Location is secret ingredient for start-up developing cancer detector
Cancer cells are hard to spot. Surgeons rely on sight, touch, and tissue analysis when they remove cancer tissue, and they don’t always get it all. Now, a start-up located in Copenhagen Science City is developing a new tool to identify diseased cells during surgery. A luminous drug that binds only to aggressive cancer cells make tumours light up and enables a complete surgery. The company, FluoGuide, has done all its research, and most of its development, within the innovation district. By Jes Andersen.
Difficult to pigeonhole for investors
Aggressive cancers spread using the enzyme uPAR (urokinase plasminogen activator receptor) which chews into normal tissue. In 2018 University of Copenhagen professor and Rigshospitalet chief physician Andreas Kjær and his research team came up with the idea to bind luminous particles to these enzymes. He started building a company based on this insight and teamed up with the seasoned entrepreneur Morten Albrechtsen. Albrechtsen’s job was to help in the development and commercialisation of the invention.
We are a one-of-a-kind company that does not fit into the classic investors’ boxes of either drug, device, or tech. Our products are drugs because they have a potential pharmacological effect, but more device-like because the surgeon needs a near-infrared light source and surgical equipment during the cancer surgery. We like to think that we are developing various tools where the common denominator is the ability to bind to these cancer-enzymes”: Morten Albrechtsen, CEO, FluoGuide.
Walking distance to collaborators
The company had a very successful IPO on the Danish branch of the Swedish stock market – Spotlight – in 2019. Fluoguide remains a Danish company and is located in… not just Denmark or Copenhagen, but very specifically in the Copenhagen Science City based start-up community COBIS. This has kept them within walking distance of pre-clinical research at professor Kjær’s laboratory at University of Copenhagen, and the university hospital Rigshospitalet, where Kjær is chief physician at the Department of clinical physiology and nuclear medicine.

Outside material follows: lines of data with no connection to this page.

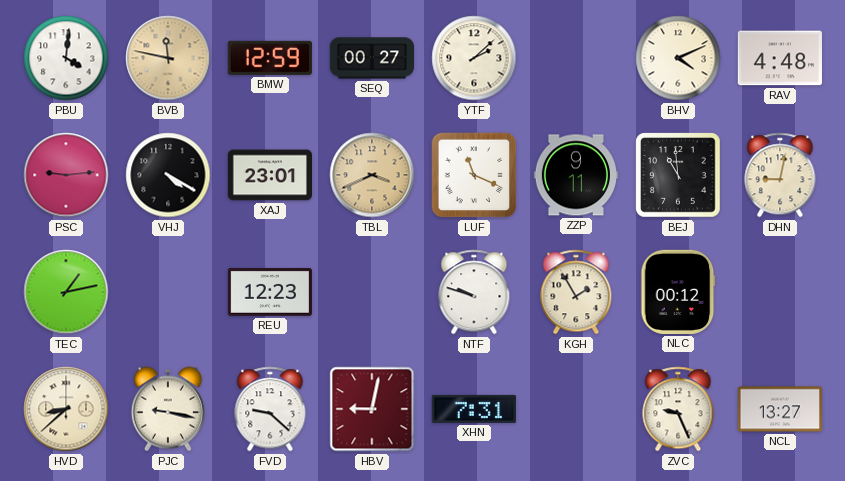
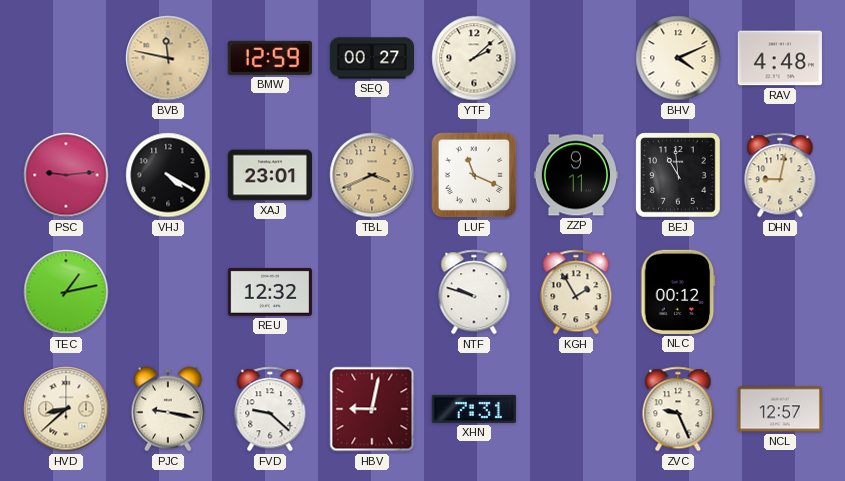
PBU: 4:01 -> none
REU: 12:23 -> 12:32
NCL: 13:27 -> 12:57
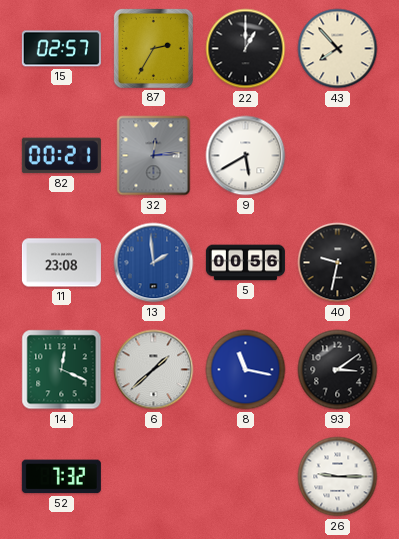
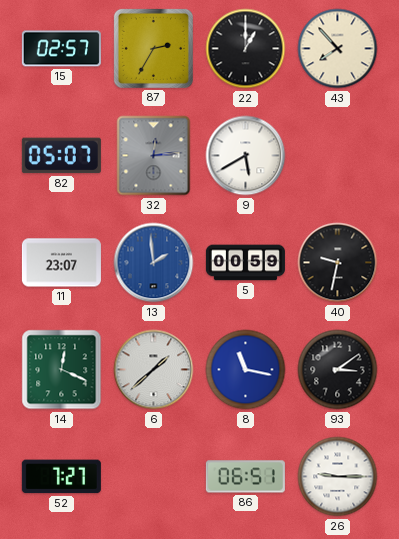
82: 00:21 -> 05:07
11: 23:08 -> 23:07
5: 00:56 -> 00:59
52: 7:32 -> 7:27
86: none -> 06:51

I have always been very happy that so many of our collaborators are so close by. For example when we did our “First in Man” trial at the neurosurgery department at Rigshospitalet. Here we could help with the practical handling of our product while the surgeons could focus on the surgery”: Morten Albrechtsen, CEO, Fluoguide.
Working to remain a great place for R&D-companies to grow
So far, the company has raised approximately 15 mio Euro. Albrechtsen anticipates a journey where the company keeps growing and developing new drugs and other products for a long time. Growth-companies like these are very much on the Copenhagen Science City-radar.
We are seeing an increase in start-ups that scale up, but still want to stay in our innovation district to have scientific co-creators and talent close by. This increased need for suitable office-space is a high priority and we work with all relevant stakeholders to provide the needed developments”: Kristoffer Klebak, Head of secretariat, Copenhagen Science City.
Versatile compound on fast track from lab to patients
FluoGuides’ first product, FG001, has completed phase 2 medical trials for guiding surgery in three indications: Aggressive cancers of the brain, head-and-neck, and lung. FG001 also undergoes development for photothermal therapy. Here the compound heats up, so that cancer cells it binds to are killed.